Over the past few decades, we have worked to measure their absolute masses, but so far have only determined a succession of ever-more-stringent upper limits. Most attention is focused on the electron neutrino, because it allows for the most stringent limits. The technology of choice is the beta decay of tritium - an isotope of hydrogen consisting of one proton and two neutrons. Tritium decays into helium three, plus an electron and an electron-neutrino, with a half life of 12.3 years. This is a low-energy decay, releasing about 18,590 electron volts of energy. For comparison, other, more typical beta decay reactions release ten to thirty times as much energy. Another point of comparison is an old-fashioned cathode-ray tube in a television receiver, which uses electrons accelerated to up to 25,000 volts - more than from tritium beta decay.

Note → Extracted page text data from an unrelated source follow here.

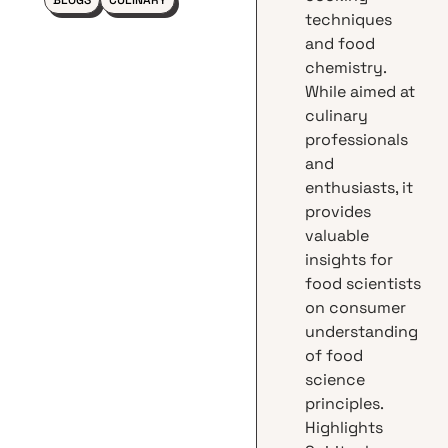
BLOGS
CULINARY
techniques
and food
chemistry.
While aimed at
culinary
professionals
and
enthusiasts, it
provides
valuable
insights for
food scientists
on consumer
understanding
of food
science
principles.
Highlights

In these beta decay reactions, some of the energy is carried off by the neutrino, with most of the rest going into the electron; the recoiling helium-3 also carries off a bit of energy. Because beta decay is well understood, we can very accurately predict the distribution of energies carried off by the electron; this predicted spectrum has a small dependence on the neutrino mass;. The number of events where the electron carries off almost all of the energy decreases as the neutrino mass increases. We can fit the electron energy spectrum in this endpoint region to determine the neutrino mass.
The KATRIN collaboration has done this, and just released a new upper limit on the electron-neutrino mass; it is less than 0.45 electron volts, at a 90% confidence level. For comparison, this is less than one one-millionth of the mass of the electron. It is about a factor of 2 below previous measurements. The result is an enormous tour-de-force, since the change in the energy spectrum is tiny. The collaboration used an enormous spectrometer (pictured above) and studied 36 million electrons, which were already selected for being of particularly high energy.
Although KATRIN will release results with more data, and, likely, a tighter upper limit, this is near the end of the line for the spectrometric approach that we have used for the past few decades. A better spectrometer would also have to be a bigger spectrometer, and it is just not possible (economically, and probably technically) to build a much larger instrument. Instead, we are starting to investigate new approaches that involve trapping electrons in a uniform magnetic field, and observing the synchrotron radiation that they produce, using very sophisticated radio detectors.